++++ SOURCE DATA ++++

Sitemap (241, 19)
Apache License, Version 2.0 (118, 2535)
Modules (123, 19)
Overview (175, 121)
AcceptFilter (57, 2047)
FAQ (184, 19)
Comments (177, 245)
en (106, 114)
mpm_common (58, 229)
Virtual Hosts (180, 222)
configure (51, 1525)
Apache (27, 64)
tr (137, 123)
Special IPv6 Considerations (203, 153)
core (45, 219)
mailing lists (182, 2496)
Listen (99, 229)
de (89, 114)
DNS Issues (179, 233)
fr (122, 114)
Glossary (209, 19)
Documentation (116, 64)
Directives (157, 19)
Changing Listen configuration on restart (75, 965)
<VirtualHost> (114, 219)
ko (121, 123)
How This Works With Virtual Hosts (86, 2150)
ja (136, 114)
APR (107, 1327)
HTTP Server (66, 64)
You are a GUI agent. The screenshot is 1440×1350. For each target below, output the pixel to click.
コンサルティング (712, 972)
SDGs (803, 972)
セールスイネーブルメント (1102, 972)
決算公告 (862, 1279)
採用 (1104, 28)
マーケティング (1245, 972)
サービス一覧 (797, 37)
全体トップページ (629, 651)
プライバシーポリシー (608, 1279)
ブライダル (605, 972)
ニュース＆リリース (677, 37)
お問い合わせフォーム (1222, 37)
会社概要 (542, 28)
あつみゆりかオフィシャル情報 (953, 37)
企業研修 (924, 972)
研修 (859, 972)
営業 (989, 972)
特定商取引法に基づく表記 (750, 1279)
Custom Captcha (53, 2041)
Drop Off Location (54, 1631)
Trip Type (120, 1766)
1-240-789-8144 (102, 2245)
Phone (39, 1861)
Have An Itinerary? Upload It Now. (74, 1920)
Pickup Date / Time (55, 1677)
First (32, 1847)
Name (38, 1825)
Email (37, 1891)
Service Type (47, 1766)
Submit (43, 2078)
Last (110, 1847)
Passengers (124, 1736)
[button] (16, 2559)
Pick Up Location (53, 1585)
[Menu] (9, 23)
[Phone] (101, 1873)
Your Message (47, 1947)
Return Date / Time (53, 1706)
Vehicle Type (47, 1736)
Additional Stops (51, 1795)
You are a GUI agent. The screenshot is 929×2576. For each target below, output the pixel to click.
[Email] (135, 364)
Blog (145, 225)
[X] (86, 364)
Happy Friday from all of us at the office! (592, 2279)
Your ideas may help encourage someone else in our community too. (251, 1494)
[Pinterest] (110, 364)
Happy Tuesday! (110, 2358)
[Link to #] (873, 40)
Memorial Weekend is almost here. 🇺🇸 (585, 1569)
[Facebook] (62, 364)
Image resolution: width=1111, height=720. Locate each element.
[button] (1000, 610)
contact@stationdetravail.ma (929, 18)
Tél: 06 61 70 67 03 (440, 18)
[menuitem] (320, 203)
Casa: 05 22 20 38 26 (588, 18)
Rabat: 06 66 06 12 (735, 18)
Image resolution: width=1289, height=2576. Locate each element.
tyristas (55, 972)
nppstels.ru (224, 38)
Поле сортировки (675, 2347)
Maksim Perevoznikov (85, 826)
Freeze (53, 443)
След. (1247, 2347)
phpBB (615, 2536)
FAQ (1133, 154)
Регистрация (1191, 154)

++++

WHAT IS NEEDED. Copy out the entries in full, exactly as they appear.

OUTPUT.
Sitemap (241, 19)
Apache License, Version 2.0 (118, 2535)
Modules (123, 19)
Overview (175, 121)
AcceptFilter (57, 2047)
FAQ (184, 19)
Comments (177, 245)
en (106, 114)
mpm_common (58, 229)
Virtual Hosts (180, 222)
configure (51, 1525)
Apache (27, 64)
tr (137, 123)
Special IPv6 Considerations (203, 153)
core (45, 219)
mailing lists (182, 2496)
Listen (99, 229)
de (89, 114)
DNS Issues (179, 233)
fr (122, 114)
Glossary (209, 19)
Documentation (116, 64)
Directives (157, 19)
Changing Listen configuration on restart (75, 965)
<VirtualHost> (114, 219)
ko (121, 123)
How This Works With Virtual Hosts (86, 2150)
ja (136, 114)
APR (107, 1327)
HTTP Server (66, 64)
You are a GUI agent. The screenshot is 1440×1350. For each target below, output the pixel to click.
コンサルティング (712, 972)
SDGs (803, 972)
セールスイネーブルメント (1102, 972)
決算公告 (862, 1279)
採用 (1104, 28)
マーケティング (1245, 972)
サービス一覧 (797, 37)
全体トップページ (629, 651)
プライバシーポリシー (608, 1279)
ブライダル (605, 972)
ニュース＆リリース (677, 37)
お問い合わせフォーム (1222, 37)
会社概要 (542, 28)
あつみゆりかオフィシャル情報 (953, 37)
企業研修 (924, 972)
研修 (859, 972)
営業 (989, 972)
特定商取引法に基づく表記 (750, 1279)
Custom Captcha (53, 2041)
Drop Off Location (54, 1631)
Trip Type (120, 1766)
1-240-789-8144 (102, 2245)
Phone (39, 1861)
Have An Itinerary? Upload It Now. (74, 1920)
Pickup Date / Time (55, 1677)
First (32, 1847)
Name (38, 1825)
Email (37, 1891)
Service Type (47, 1766)
Submit (43, 2078)
Last (110, 1847)
Passengers (124, 1736)
[button] (16, 2559)
Pick Up Location (53, 1585)
[Menu] (9, 23)
[Phone] (101, 1873)
Your Message (47, 1947)
Return Date / Time (53, 1706)
Vehicle Type (47, 1736)
Additional Stops (51, 1795)
You are a GUI agent. The screenshot is 929×2576. For each target below, output the pixel to click.
[Email] (135, 364)
Blog (145, 225)
[X] (86, 364)
Happy Friday from all of us at the office! (592, 2279)
Your ideas may help encourage someone else in our community too. (251, 1494)
[Pinterest] (110, 364)
Happy Tuesday! (110, 2358)
[Link to #] (873, 40)
Memorial Weekend is almost here. 🇺🇸 (585, 1569)
[Facebook] (62, 364)
Image resolution: width=1111, height=720. Locate each element.
[button] (1000, 610)
contact@stationdetravail.ma (929, 18)
Tél: 06 61 70 67 03 (440, 18)
[menuitem] (320, 203)
Casa: 05 22 20 38 26 (588, 18)
Rabat: 06 66 06 12 (735, 18)
Image resolution: width=1289, height=2576. Locate each element.
tyristas (55, 972)
nppstels.ru (224, 38)
Поле сортировки (675, 2347)
Maksim Perevoznikov (85, 826)
Freeze (53, 443)
След. (1247, 2347)
phpBB (615, 2536)
FAQ (1133, 154)
Регистрация (1191, 154)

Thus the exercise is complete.